*Record extracts*.
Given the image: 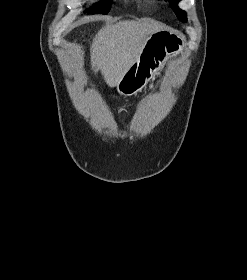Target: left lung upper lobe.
I'll return each instance as SVG.
<instances>
[{
    "label": "left lung upper lobe",
    "instance_id": "obj_1",
    "mask_svg": "<svg viewBox=\"0 0 247 280\" xmlns=\"http://www.w3.org/2000/svg\"><path fill=\"white\" fill-rule=\"evenodd\" d=\"M168 1H172L173 3L172 8L175 14L177 15V17L182 21L186 20V13L177 7V3L179 2V0H168Z\"/></svg>",
    "mask_w": 247,
    "mask_h": 280
}]
</instances>
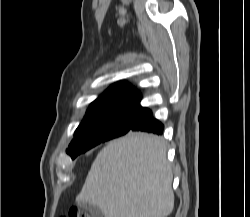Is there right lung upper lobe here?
<instances>
[{"label":"right lung upper lobe","instance_id":"right-lung-upper-lobe-1","mask_svg":"<svg viewBox=\"0 0 250 217\" xmlns=\"http://www.w3.org/2000/svg\"><path fill=\"white\" fill-rule=\"evenodd\" d=\"M141 95L129 83L123 81L111 85L89 107L87 115L120 109L125 107L140 106Z\"/></svg>","mask_w":250,"mask_h":217}]
</instances>
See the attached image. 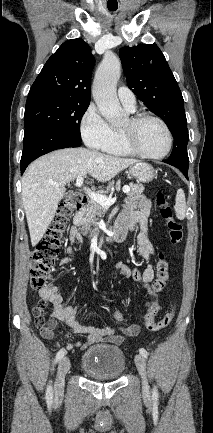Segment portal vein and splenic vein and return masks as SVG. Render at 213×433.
<instances>
[{
	"label": "portal vein and splenic vein",
	"mask_w": 213,
	"mask_h": 433,
	"mask_svg": "<svg viewBox=\"0 0 213 433\" xmlns=\"http://www.w3.org/2000/svg\"><path fill=\"white\" fill-rule=\"evenodd\" d=\"M83 181H84L83 177H78L76 179V186L77 187H82L83 186ZM52 184L53 185H57L56 183H52ZM84 190L88 194V196L90 197L91 200L97 202L98 204H100L104 208L110 207L116 201V197L112 198V197H107V196L99 194V193H95L94 191H92L91 189H89L87 187H84ZM122 191L124 193H128L130 191V187L129 186H124L122 188Z\"/></svg>",
	"instance_id": "portal-vein-and-splenic-vein-1"
}]
</instances>
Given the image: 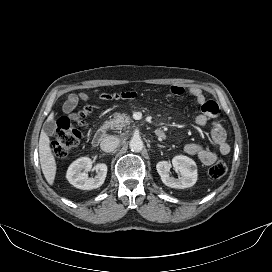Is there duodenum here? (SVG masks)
I'll use <instances>...</instances> for the list:
<instances>
[{
  "label": "duodenum",
  "mask_w": 272,
  "mask_h": 272,
  "mask_svg": "<svg viewBox=\"0 0 272 272\" xmlns=\"http://www.w3.org/2000/svg\"><path fill=\"white\" fill-rule=\"evenodd\" d=\"M106 133H107L106 127H102L101 129H99L93 136L92 139L93 145L98 146L104 140ZM155 136L158 137L159 139H164L166 135L162 130H156Z\"/></svg>",
  "instance_id": "obj_1"
}]
</instances>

*Work item*.
What is the number of lines in the data that include "http"? Respond with that number and no other text.

*Final answer*.
4